Start of Provided information

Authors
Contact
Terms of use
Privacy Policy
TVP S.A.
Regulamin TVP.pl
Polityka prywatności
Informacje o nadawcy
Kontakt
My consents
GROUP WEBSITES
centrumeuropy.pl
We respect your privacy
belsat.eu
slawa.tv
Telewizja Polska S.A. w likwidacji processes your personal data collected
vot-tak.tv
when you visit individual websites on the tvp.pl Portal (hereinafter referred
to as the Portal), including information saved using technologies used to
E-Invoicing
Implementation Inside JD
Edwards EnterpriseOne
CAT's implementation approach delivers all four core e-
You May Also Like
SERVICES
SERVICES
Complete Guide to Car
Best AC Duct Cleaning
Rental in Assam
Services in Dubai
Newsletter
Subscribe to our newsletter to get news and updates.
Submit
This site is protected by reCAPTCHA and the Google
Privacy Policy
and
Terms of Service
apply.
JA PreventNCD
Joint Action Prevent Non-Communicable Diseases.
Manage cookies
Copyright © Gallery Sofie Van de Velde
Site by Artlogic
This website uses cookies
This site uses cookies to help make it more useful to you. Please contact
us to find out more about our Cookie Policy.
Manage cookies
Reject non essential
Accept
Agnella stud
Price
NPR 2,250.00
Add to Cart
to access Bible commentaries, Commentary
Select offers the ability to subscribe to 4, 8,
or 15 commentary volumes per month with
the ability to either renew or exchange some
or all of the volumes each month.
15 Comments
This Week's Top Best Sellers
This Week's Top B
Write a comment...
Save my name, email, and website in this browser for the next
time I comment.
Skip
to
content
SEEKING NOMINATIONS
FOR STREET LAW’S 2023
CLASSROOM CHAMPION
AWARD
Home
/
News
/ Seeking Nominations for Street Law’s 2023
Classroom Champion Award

End of Provided information

* [Your instructions]:
Show every line from the entries above in which the word "more" appears.

* [Answer space]:
This site uses cookies to help make it more useful to you. Please contact
us to find out more about our Cookie Policy.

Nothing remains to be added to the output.